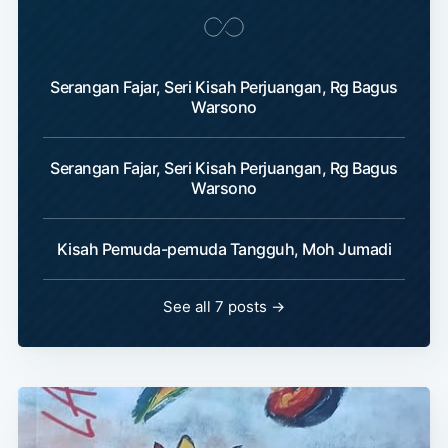
Serangan Fajar, Seri Kisah Perjuangan, Rg Bagus
Warsono
Serangan Fajar, Seri Kisah Perjuangan, Rg Bagus
Warsono
Kisah Pemuda-pemuda Tangguh, Moh Jumadi
See all 7 posts →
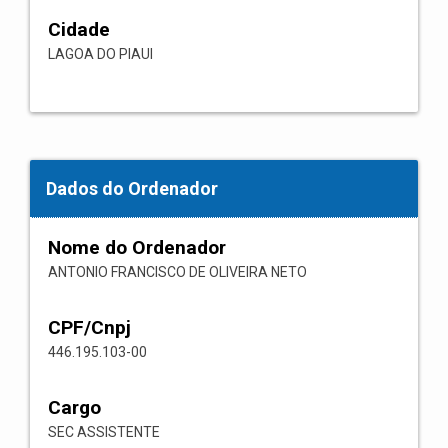
Cidade
LAGOA DO PIAUI
Dados do Ordenador
Nome do Ordenador
ANTONIO FRANCISCO DE OLIVEIRA NETO
CPF/Cnpj
446.195.103-00
Cargo
SEC ASSISTENTE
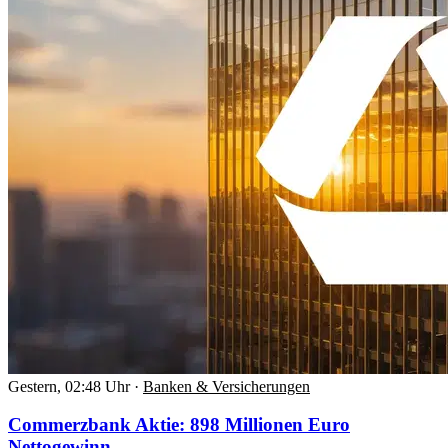
Gestern, 02:48 Uhr
·
Banken & Versicherungen
Commerzbank Aktie: 898 Millionen Euro
Nettogewinn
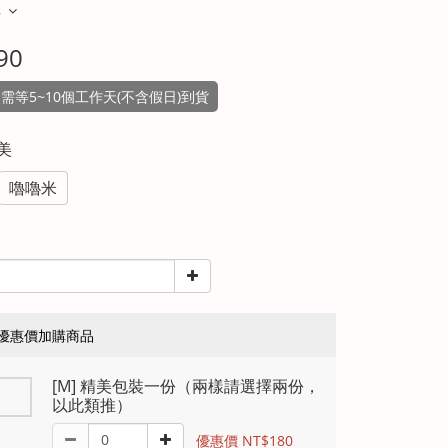
多
90
需等5~10個工作天(不含假日)到貨
阿美
嚕嚕米
優惠價加購商品
[M] 精美包裝一份（兩樣請選擇兩份，
以此類推）
優惠價 NT$180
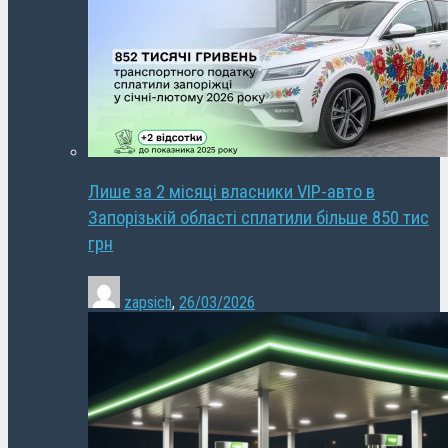
Лише за 2 місяці власники VIP-авто в
Запорізькій області сплатили більше 850 тис
грн
zapsich
,
26/03/2026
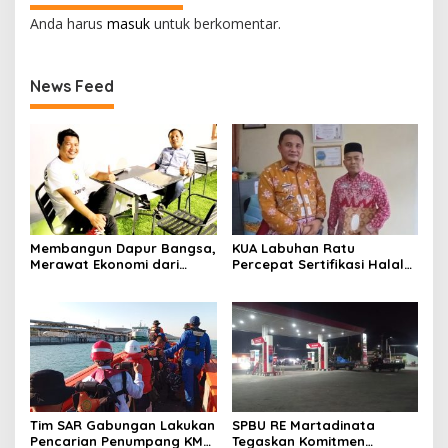
Anda harus
masuk
untuk berkomentar.
News Feed
Membangun Dapur Bangsa,
KUA Labuhan Ratu
Merawat Ekonomi dari
Percepat Sertifikasi Halal
Lampung
UMK Jelang Wajib Halal
2026
Tim SAR Gabungan Lakukan
SPBU RE Martadinata
Pencarian Penumpang KMP
Tegaskan Komitmen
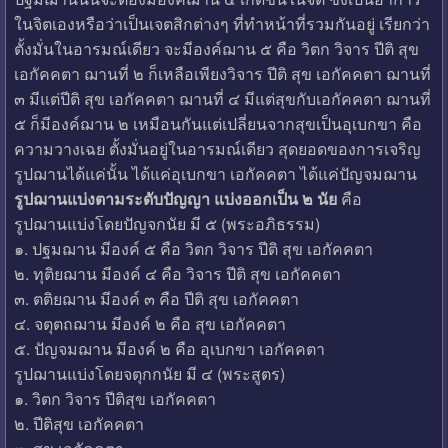
ในจิตเองหรือว่าเป็นเจตสิกต่างๆ ที่ทำหน้าที่รวมกันอยู่ เรียกว่า
ตั้งมั่นในอารมณ์เดียว จะมีองค์ฌาน ๕ คือ วิตก วิจาร ปีติ สุข
เอกัคคตา ฌานที่ ๒ ก็เหลือเพียงวิจาร ปีติ สุข เอกัคคตา ฌานที่
๓ มีแต่ปีติ สุข เอกัคคตา ฌานที่ ๔ มีแต่สุขกับเอกัคคตา ฌานที่
๕ ก็มีองค์ฌาน ๒ เหมือนกันแต่เปลี่ยนจากสุขเป็นอุเบกขา คือ
ความวางเฉย ตั้งมั่นอยู่ในอารมณ์เดียว สุดยอดของการเจริญ
รูปฌานได้แค่นั้น ได้แค่อุเบกขา เอกัคคตา ได้แค่ปัญจมฌาน
รูปฌานแบ่งตามระดับปัญญา แบ่งออกเป็น ๒ นัย
คือ
รูปฌานแบ่งโดยปัญจกนัย มี ๕ (พระอภิธรรม)
๑. ปฐมฌาน มีองค์ ๕ คือ วิตก วิจาร ปีติ สุข เอกัคคตา
๒. ทุติยฌาน มีองค์ ๔ คือ วิจาร ปีติ สุข เอกัคคตา
๓. ตติยฌาน มีองค์ ๓ คือ ปีติ สุข เอกัคคตา
๔. จตุตถฌาน มีองค์ ๒ คือ สุข เอกัคคตา
๕. ปัญจมฌาน มีองค์ ๒ คือ อุเบกขา เอกัคคตา
รูปฌานแบ่งโดยจตุกกนัย มี ๔ (พระสูตร)
๑. วิตก วิจาร ปีติสุข เอกัคคตา
๒. ปีติสุข เอกัคคตา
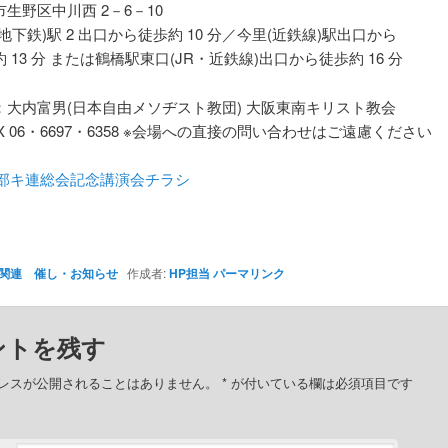
生野区中川西 2－6－10
地下鉄)駅 2 出口から徒歩約 10 分／今里(近鉄線)駅出口から
 13 分 または鶴橋駅東口(JR・近鉄線)出口から徒歩約 16 分
：大内富男(日本自由メソヂスト教団) 大阪東南キリスト教会
X 06・6697・6358 ※会場への直接の問い合わせはご遠慮ください
05部キ連総会記念講演会チラシ
関連 催し・お知らせ
作成者:
HP担当
パーマリンク
ントを残す
レスが公開されることはありません。
*
が付いている欄は必須項目です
= = = = =
■ ASSIGNMENT ■
Could you write out every record exactly, leaving the pictures out?

■ RESULT OF THIS EXERCISE ■
Serangan Fajar, Seri Kisah Perjuangan, Rg Bagus
Warsono
Serangan Fajar, Seri Kisah Perjuangan, Rg Bagus
Warsono
Kisah Pemuda-pemuda Tangguh, Moh Jumadi
See all 7 posts →
Cidade
LAGOA DO PIAUI
Dados do Ordenador
Nome do Ordenador
ANTONIO FRANCISCO DE OLIVEIRA NETO
CPF/Cnpj
446.195.103-00
Cargo
SEC ASSISTENTE
Gestern, 02:48 Uhr
·
Banken & Versicherungen
Commerzbank Aktie: 898 Millionen Euro
Nettogewinn
多
90
需等5~10個工作天(不含假日)到貨
阿美
嚕嚕米
優惠價加購商品
[M] 精美包裝一份（兩樣請選擇兩份，
以此類推）
優惠價 NT$180
Лише за 2 місяці власники VIP-авто в
Запорізькій області сплатили більше 850 тис
грн
zapsich
,
26/03/2026
Anda harus
masuk
untuk berkomentar.
News Feed
Membangun Dapur Bangsa,
KUA Labuhan Ratu
Merawat Ekonomi dari
Percepat Sertifikasi Halal
Lampung
UMK Jelang Wajib Halal
2026
Tim SAR Gabungan Lakukan
SPBU RE Martadinata
Pencarian Penumpang KMP
Tegaskan Komitmen
ในจิตเองหรือว่าเป็นเจตสิกต่างๆ ที่ทำหน้าที่รวมกันอยู่ เรียกว่า
ตั้งมั่นในอารมณ์เดียว จะมีองค์ฌาน ๕ คือ วิตก วิจาร ปีติ สุข
เอกัคคตา ฌานที่ ๒ ก็เหลือเพียงวิจาร ปีติ สุข เอกัคคตา ฌานที่
๓ มีแต่ปีติ สุข เอกัคคตา ฌานที่ ๔ มีแต่สุขกับเอกัคคตา ฌานที่
๕ ก็มีองค์ฌาน ๒ เหมือนกันแต่เปลี่ยนจากสุขเป็นอุเบกขา คือ
ความวางเฉย ตั้งมั่นอยู่ในอารมณ์เดียว สุดยอดของการเจริญ
รูปฌานได้แค่นั้น ได้แค่อุเบกขา เอกัคคตา ได้แค่ปัญจมฌาน
รูปฌานแบ่งตามระดับปัญญา แบ่งออกเป็น ๒ นัย
คือ
รูปฌานแบ่งโดยปัญจกนัย มี ๕ (พระอภิธรรม)
๑. ปฐมฌาน มีองค์ ๕ คือ วิตก วิจาร ปีติ สุข เอกัคคตา
๒. ทุติยฌาน มีองค์ ๔ คือ วิจาร ปีติ สุข เอกัคคตา
๓. ตติยฌาน มีองค์ ๓ คือ ปีติ สุข เอกัคคตา
๔. จตุตถฌาน มีองค์ ๒ คือ สุข เอกัคคตา
๕. ปัญจมฌาน มีองค์ ๒ คือ อุเบกขา เอกัคคตา
รูปฌานแบ่งโดยจตุกกนัย มี ๔ (พระสูตร)
๑. วิตก วิจาร ปีติสุข เอกัคคตา
๒. ปีติสุข เอกัคคตา
生野区中川西 2－6－10
地下鉄)駅 2 出口から徒歩約 10 分／今里(近鉄線)駅出口から
 13 分 または鶴橋駅東口(JR・近鉄線)出口から徒歩約 16 分
：大内富男(日本自由メソヂスト教団) 大阪東南キリスト教会
X 06・6697・6358 ※会場への直接の問い合わせはご遠慮ください
05部キ連総会記念講演会チラシ
関連 催し・お知らせ
作成者:
HP担当
パーマリンク
ントを残す
レスが公開されることはありません。
*
が付いている欄は必須項目です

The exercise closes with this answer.